The Salisbury Plain Study

Key findings

  • Predator control significantly increased the proportion of partridges that breed successfully and the average size of their broods, thus substantially improving the production of young.
  • Partridge breeding stocks were significantly increased following seasons of predator control, despite shooting, which accounted for roughly 25% of autumn density.
  • The experiment showed that common predator species play a key role in limiting production and subsequent breeding density of partridges.

The Salisbury Plain Study investigated the effect of predator control on grey partridgesThe Salisbury Plain Study was a landmark study into the impact of predation on the breeding success and population density of grey partridges, conducted by the Game Conservancy between 1984 and 1990.

Prior to the Salisbury Plain Study, there had been a near-absence of serious studies into the effects of predation on breeding densities and breeding success, leading to a dramatic underestimation of its impact. There was widespread distaste for the damaging impact of Victorian and Edwardian gamekeepers on the status of predatory birds and mammals in Britain, and an eager acceptance of the university teaching that prey numbers determined predator numbers, not vice versa. Those who did concede an impact of predation argued that it affected only the harvestable surplus, not population trends.

However, studies conducted in Sussex during the 1970s suggested that, on farms where predation was not reduced in summer, hen and nest survival was very low. Population models using these data suggested a potentially large influence of predation on population trends. The Salisbury Plain Study was designed to test this experimentally. To make its results unequivocal it involved two study areas and a ‘switchover’ design. Predator control was switched from one area to the other after three years, so that comparisons were possible between the two areas in the same years, and for the same area between years.

Two areas, Milston and Collingbourne, were selected on the Ministry of Defence training area on Salisbury Plain. These were similar in size (around 5km2), featured comparable amounts of farmland and unenclosed downland, and hosted partridge populations of similar size. The sites were separated by 6km. No habitat changes took place during the experiment.

At the beginning of the study, one baseline season (1984) was allowed where the existing partial control of predators on both areas persisted. Then, from 1985 and 1987 inclusive, a gamekeeper was employed to run an intensive spring and summer predator control campaign on the Collingbourne site. Milston was left totally unmanaged. Between 1988 and 1990, the gamekeeper was switched to Milston, leaving Collingbourne to return to a ‘natural’ state. Finally, partridge numbers were monitored in 1991 but there was no predator control on either site; in this year the fates of partridge nesting attempts on both sites were documented using radio-tagged birds.

Table 1: Annual partridge stocks from 1984 to 1990 (bold denotes intensive predator control in effect).

Year Total birds   Number shot
Collingbourne     
1984 213 65
1985 311 116
1986 372 135
1987 318 27
1988 184 47
1989 112 21
1990 128 25
     
Milston    
1984 233 22
1985 200 11
1986 182 16
1987 79 1
1988 189 19
1989 295 35
1990 399 105

 

Foxes were controlled as part of the study, along with corvids and mustelidsThe most important effect was the number of pairs that successfully raised a brood: when predation control began in each area the success rate almost doubled in one case and trebled in the other. When predation control ceased at Collingbourne after the switch, breeding success dropped to less than 40% of the previous year. Additionally, average brood size was always larger under predation control, because first clutches, which are generally larger than subsequent attempts in a season, were more likely to be successful. Spring breeding stocks in years following predation control were 36% larger than in those without, while stocks following seasons without predation control fell by an average of 24%, leading to a 2.6-fold difference in breeding density after three years.

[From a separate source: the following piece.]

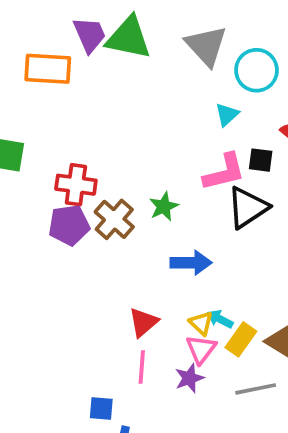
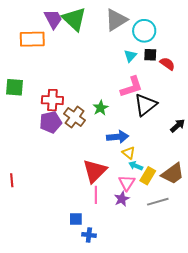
green triangle: (129, 38) -> (74, 19), turned 36
gray triangle: (206, 46) -> (116, 20), turned 45
black square: (261, 160) -> (150, 55), moved
red triangle: (143, 322) -> (95, 171), size x1.5
yellow triangle: (201, 323) -> (129, 153), moved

The Salisbury Plain Study was a significant piece of research, presenting very strong evidence for the importance of summer predation to grey partridge populations. Additionally, the results were achieved through predator control within the law, demonstrating that permitted techniques for the control of common predator species were effective without resorting to persecution on the scale pursued by Victorian and Edwardian gamekeepers.

The Salisbury Plain Study showed that native predators at ordinary densities were suppressing the density of a native gamebird species, irrespective of shooting interests. Gamekeeping methods were effective to combat this, allowing the partridge population to increase. Although indicative, this study alone does not allow generalisation to other prey species or other landscapes. A later experimental study at Otterburn showed benefits of predator control for red grouse and upland wading birds, and benefits for brown hares have also been shown. The effectiveness of predator control in general to suppress predator numbers must not be taken for granted, either, and that is the subject of current research by the GWCT.